Barron Hilton, son and successor to hotel pioneer Conrad Hilton, passed away on September 19, 2019, at his home in Los Angeles at the age of 91. During his life, Hilton oversaw his father’s famous hotel empire, as well as one of the largest private philanthropic organizations in the world, helping to build Conrad Hilton’s original $160 million gift of stock to the Conrad N. Hilton Foundation into an endowment of more than $2.9 billion.
Hilton was born in Dallas on October 23, 1927. As a teenager, Hilton worked at the Town House in Los Angeles, parking cars for hotel guests. After joining the Navy at age 17 and serving at Pearl Harbor, Hilton began a successful 20-year career as an entrepreneur. Based on his growing success, his father invited him to join Hilton Hotels Corporation in 1954 as a vice president, while allowing him to continue to manage his outside business interests.
The board of Hilton Hotels Corporation asked Hilton to succeed his father as president and chief executive officer in 1966. For the next 30 years, he was known for creating shareholder value and expanding through innovative real estate transactions, including franchising and a bold move into the Las Vegas gaming market. From 1966 to 1996, he generated an average annual rate of return to shareholders of 15% with dividends.
After retiring in 1996, he remained with the corporation as co-chairman of the board as his hand-picked successor, Stephen F. Bollenbach, presided over a decade of mergers and acquisitions that made Hilton Hotels Corporation one of the largest and most successful companies in the industry. The company’s hotel and gaming operations were purchased by private equity firms in 2006 and 2007.

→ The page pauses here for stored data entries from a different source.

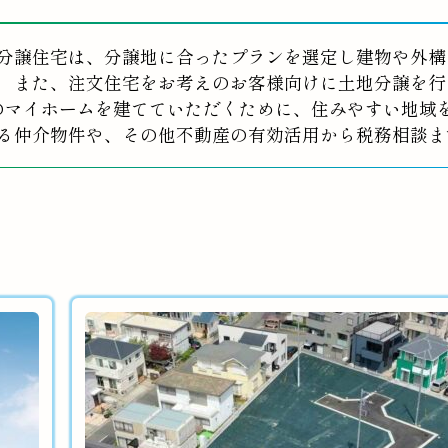
分譲住宅は、分譲地に合ったプランを選定し建物や外構
また、注文住宅をお考えのお客様向けに土地分譲を行
のマイホームを建てていただくために、住みやすい地域
る仲介物件や、その他不動産の有効活用から税務相談ま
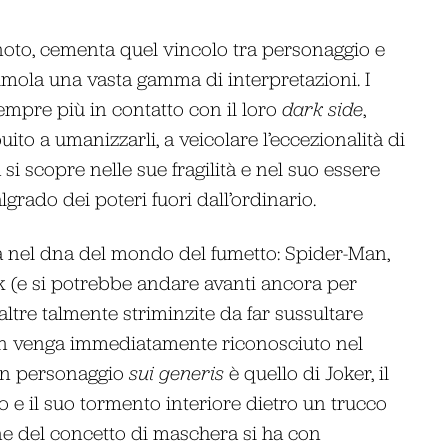
ignoto, cementa quel vincolo tra personaggio e
timola una vasta gamma di interpretazioni. I
 sempre più in contatto con il loro
dark side
,
ito a umanizzarli, a veicolare l’eccezionalità di
i scopre nelle sue fragilità e nel suo essere
lgrado dei poteri fuori dall’ordinario.
ta nel dna del mondo del fumetto: Spider-Man,
k (e si potrebbe andare avanti ancora per
altre talmente striminzite da far sussultare
non venga immediatamente riconosciuto nel
 un personaggio
sui generis
è quello di Joker, il
o e il suo tormento interiore dietro un trucco
e del concetto di maschera si ha con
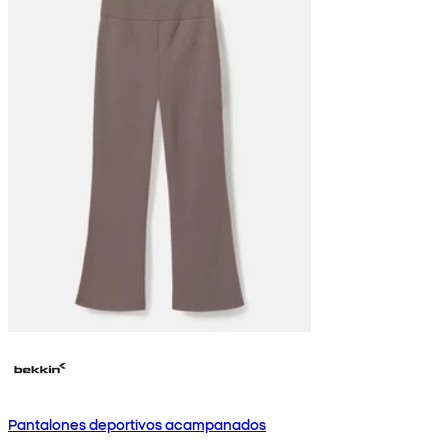
Pantalones deportivos acampanados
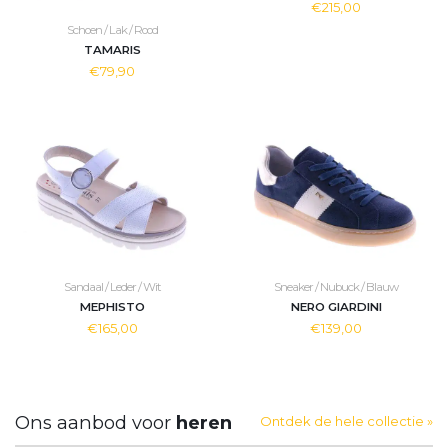
€215,00
Schoen / Lak / Rood
TAMARIS
€79,90
Sandaal / Leder / Wit
Sneaker / Nubuck / Blauw
MEPHISTO
NERO GIARDINI
€165,00
€139,00
Ons aanbod voor
heren
Ontdek de hele collectie »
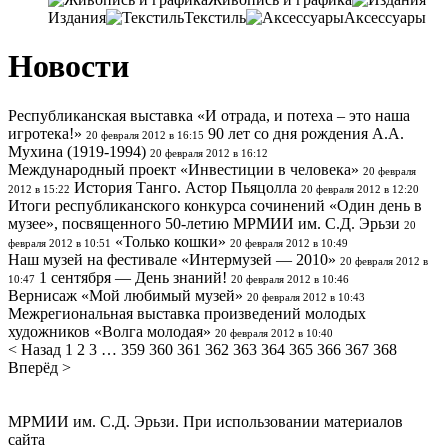
Издания
Текстиль
Аксессуары
Новости
Республиканская выставка «И отрада, и потеха – это наша
игротека!»
90 лет со дня рождения А.А.
20 февраля 2012 в 16:15
Мухина (1919-1994)
20 февраля 2012 в 16:12
Международный проект «Инвестиции в человека»
20 февраля
История Танго. Астор Пьяцолла
2012 в 15:22
20 февраля 2012 в 12:20
Итоги республиканского конкурса сочинений «Один день в
музее», посвященного 50-летию МРМИИ им. С.Д. Эрьзи
20
«Только кошки»
февраля 2012 в 10:51
20 февраля 2012 в 10:49
Наш музей на фестивале «Интермузей — 2010»
20 февраля 2012 в
1 сентября — День знаний!
10:47
20 февраля 2012 в 10:46
Вернисаж «Мой любимый музей»
20 февраля 2012 в 10:43
Межрегиональная выставка произведений молодых
художников «Волга молодая»
20 февраля 2012 в 10:40
< Назад
1
2
3
…
359
360
361
362
363
364
365
366
367
368
Вперёд >
МРМИИ им. С.Д. Эрьзи. При использовании материалов
сайта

In 2007, Barron Hilton joined the Giving Pledge and announced that, like his father before him, he had committed 97% of his wealth to the philanthropic work of the Hilton Foundation. This bequest, which surpassed the amount bequeathed by his father, increased the endowment to $6.3 billion and made Barron Hilton the Foundation’s most significant donor.

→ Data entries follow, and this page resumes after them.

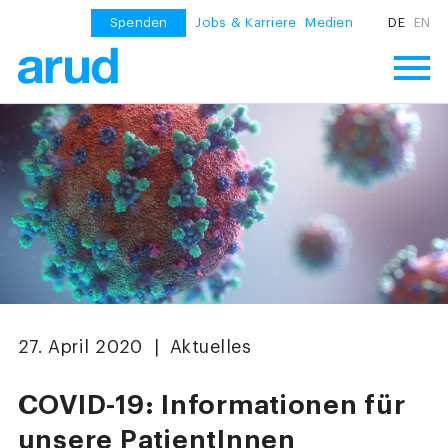
Spenden
Jobs & Karriere
Medien
DE
EN
27. April 2020 | Aktuelles
COVID-19: Informationen für
unsere PatientInnen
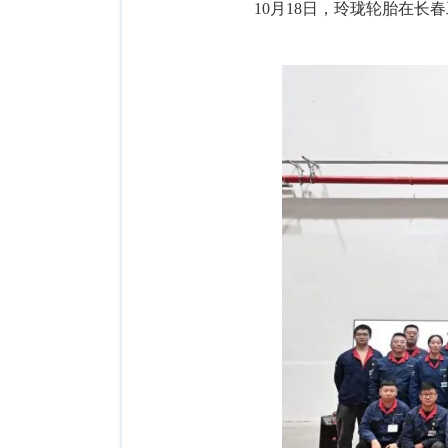
10月18日，玲珑轮胎在长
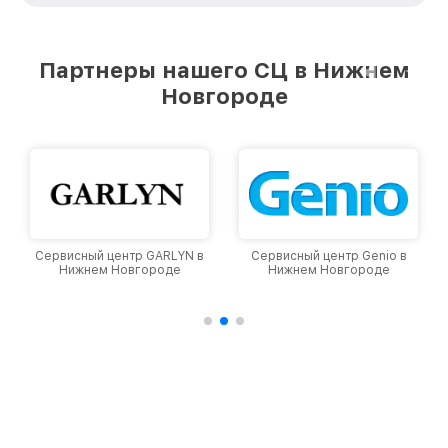
стремимся к тому, чтобы каждый клиент был
удовлетворен скоростью и качеством
предоставляемых услуг. Наша цель — стать
Партнеры нашего СЦ в Нижнем
лучшим сервисным центром Viomi в городе
Новгороде
Нижнем Новгороде, постоянно повышая
уровень доверия и лояльности наших
клиентов.
Сервисный центр GARLYN в
Сервисный центр Genio в
С
Нижнем Новгороде
Нижнем Новгороде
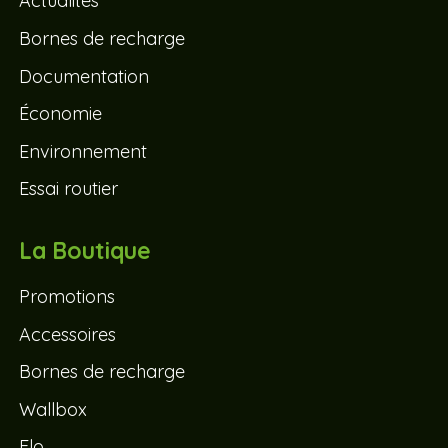
Actualités
Bornes de recharge
Documentation
Économie
Environnement
Essai routier
La Boutique
Promotions
Accessoires
Bornes de recharge
Wallbox
Flo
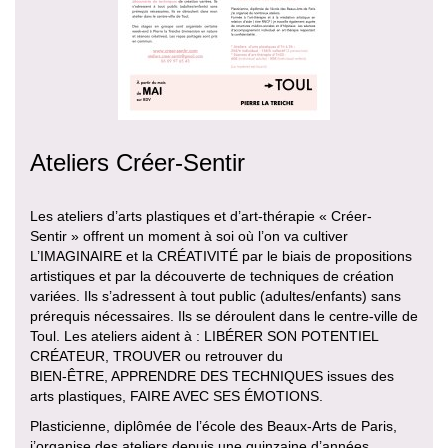
Ateliers Créer-Sentir
Les ateliers d’arts plastiques et d’art-thérapie « Créer-
Sentir » offrent un moment à soi où l’on va cultiver
L’IMAGINAIRE et la CRÉATIVITÉ par le biais de propositions
artistiques et par la découverte de techniques de création
variées. Ils s’adressent à tout public (adultes/enfants) sans
prérequis nécessaires. Ils se déroulent dans le centre-ville de
Toul. Les ateliers aident à : LIBÉRER SON POTENTIEL
CRÉATEUR, TROUVER ou retrouver du
BIEN-ÊTRE, APPRENDRE DES TECHNIQUES issues des
arts plastiques, FAIRE AVEC SES ÉMOTIONS.
Plasticienne, diplômée de l’école des Beaux-Arts de Paris,
j’organise des ateliers depuis une quinzaine d’années.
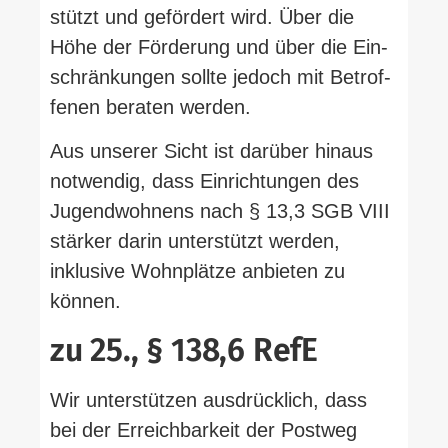
stützt und gefördert wird. Über die
Höhe der För­derung und über die Ein­
schrän­kungen sollte jedoch mit Betrof­
fenen beraten werden.
Aus unserer Sicht ist darüber hinaus
not­wendig, dass Ein­rich­tungen des
Jugend­wohnens nach § 13,3 SGB VIII
stärker darin unter­stützt werden,
inklusive Wohn­plätze anbieten zu
können.
zu 25., § 138,6 RefE
Wir unter­stützen aus­drücklich, dass
bei der Erreich­barkeit der Postweg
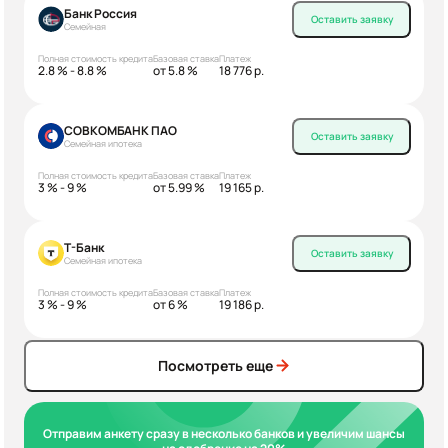
Банк Россия
Оставить заявку
Семейная
Полная стоимость кредита
Базовая ставка
Платеж
2.8 % - 8.8 %
от 5.8 %
18 776 р.
СОВКОМБАНК ПАО
Оставить заявку
Семейная ипотека
Полная стоимость кредита
Базовая ставка
Платеж
3 % - 9 %
от 5.99 %
19 165 р.
Т-Банк
Оставить заявку
Семейная ипотека
Полная стоимость кредита
Базовая ставка
Платеж
3 % - 9 %
от 6 %
19 186 р.
Посмотреть еще
Отправим анкету сразу в несколько банков и увеличим шансы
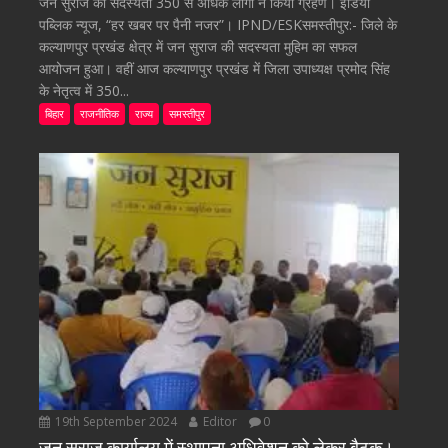
जन सुराज की सदस्यता 350 से अधिक लोगों ने किया ग्रहण। इंडिया
पब्लिक न्यूज, “हर खबर पर पैनी नजर”। IPND/ESKसमस्तीपुर:- जिले के
कल्याणपुर प्रखंड क्षेत्र में जन सुराज की सदस्यता मुहिम का सफल
आयोजन हुआ। वहीं आज कल्याणपुर प्रखंड में जिला उपाध्यक्ष प्रमोद सिंह
के नेतृत्व में 350...
बिहार
राजनीतिक
राज्य
समस्तीपुर
19th September 2024
Editor
0
जन सुराज कार्यालय में स्थापना अधिवेशन को लेकर बैठक।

In his free time, Hilton loved hunting, fishing and flying, and he often shared these passions and interests with friends, notable business leaders and aviators. Known for his competitive spirit, he also won his friends’ respect as a skillful and conservative pilot.
Hilton is preceded in death by his wife, Marilyn, who died in 2004 at age 76. He is survived by his eight children, 15 grandchildren and four great-grandchildren.